Amateur Radio July 2010
Delivery expected from July 2
AGM weekend of activities
As many have experienced over the past few years, the WIA Annual General Meeting weekend of activities was once again an action packed program with plenty to take in.
The weekend formally kicked off with a tour of the communications side of the Black Mountain tower, followed by dinner at the Alto Restaurant.
Saturday morning commenced with brief formal AGM proceedings followed by the informal Open Forum. At the commencement of the Open Forum, many WIA awards were announced, with several recipients being very surprised! Whilst our President attempted to move quickly through the many reports to be considered, some lively discussion occurred at times. After lunch, we had presentations which reflected upon various aspects of radio communications to date, with the focus upon amateur radio activities with VK over the last 100 years.

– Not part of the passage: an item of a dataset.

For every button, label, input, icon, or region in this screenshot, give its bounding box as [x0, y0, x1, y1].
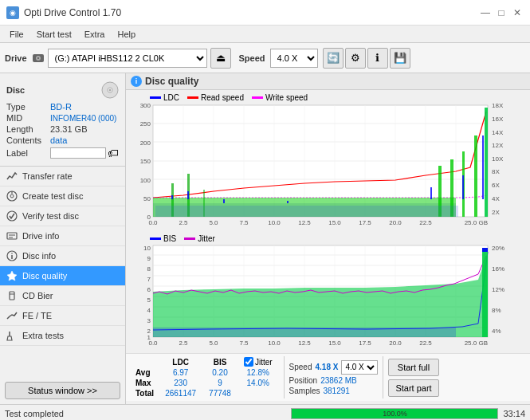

For many, the highlight of the weekend was the Centenary Dinner, which included a live ARISS contact involving local secondary school students. With representatives from a number of sister amateur radio societies and the IARU, the ACMA, key industry players involved in the amateur market, and of course many WIA members and family members, around 200 watched and listened with interest as the students passed their questions to the ISS and listened to the replies from astronaut Tracy KF5DBF on board the ISS.
In addition, there were many presentations made during the evening, with the international representatives formally recognising the centenary of the foundation of organised amateur radio in Australia.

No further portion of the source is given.